В июне Достоевский вместе с В. С. Соловьевым посетил Оптину Пустынь, где давно хотел побывать и куда поехал в конце концов по настоянию жены — отвлечься от «грустных дум»[39]. Эта поездка, как известно, расширила представления Достоевского о старчестве, и оптинский старец Амвросий существенно повлиял на формирование образа старца Зосимы[40]. Известно также, что Достоевский обсуждал со своим молодым другом замысел нового романа или серии романов (о свидетельстве Соловьева см. ниже) в связи с их частыми разговорами о значении Церкви в жизни общества. Можно не сомневаться, однако, что разговаривали они и на другие темы, в частности, конечно, и об умершем ребенке: сама поездка явилась в некотором смысле следствием этой смерти, а все, что мы знаем о характерах и темпераментах обоих, заставляет предполагать даже и неизбежность подобных разговоров. Равным образом очевидно, что как самая цель поездки, так и умственное расположение спутников способствовали тому, что подобные беседы не выводились в какой-то особый, отчужденный от их интеллектуальной жизни, план и навряд ли противопоставлялись беседам, например о Церкви, как житейские философским. А при этом нельзя не признать, что, каковы бы ни были отношения Достоевского с Соловьевым, именно в этой поездке все складывалось таким образом, что Достоевский непременно должен был испытать некоторое влияние Соловьева— вожатого и утешителя.

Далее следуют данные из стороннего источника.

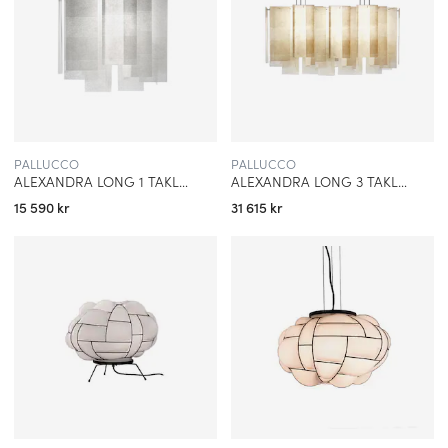
PALLUCCO
PALLUCCO
ALEXANDRA LONG 1 TAKLAMPA VIT
ALEXANDRA LONG 3 TAKLAMPA VIT
15 590 kr
31 615 kr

Между тем Владимир Соловьев всегда очень любил Вергилия. Несколько позже он попытался перевести пророческую четвертую Эклогу, и тогда же Фет привлек его к переводу «Энеиды», из которой уже перевел пять песен, так что остаток они поделили, но именно ту самую шестую песнь ради опыта совместной работы переводили вдвоем. Вергилия Соловьев знал очень хорошо (потому-то Фет и привлек его к работе), и в особенности ему был близок, конечно, так сказать, «пророческий» Вергилий — отсюда и особый интерес к четвертой Эклоге. Вдобавок Соловьев с юных лет питал симпатии к католичеству, а своим исключительным статусом «Энеида», приравненная к Библии в качестве вещей книги, доступной метафорическим и тропологическим толкованиям, обладала именно в западнохристианской традиции, в основном чуждой Достоевскому, зато очень близкой Соловьеву. Что символической парадигмой романа может быть любой библейский стих, это Достоевский знал и сам, а вот что такой же парадигмой может быть и любой стих «Энеиды» — этого он без Соловьева мог и не узнать. Беседы о молодой смерти, о несбывшихся надеждах, о том, что, как говорил старец Зосима, «ничто не умирает, все объявится», с очень большой вероятностью должны были вызвать в памяти усердного читателя Вергилия воспоминание о Марцелле и соответствующие стихи из пророчества Анхиза. А общее религиозно-философское направление беседы, соименность умершего мальчика и героя романа, парадигматичность «Энеиды» для Соловьева и притом устойчивая склонность Достоевского к антропонимическому коду — всего этого могло быть довольно, чтобы назвать Маркелом юношу, определяющего своей короткой жизнью судьбу главного героя.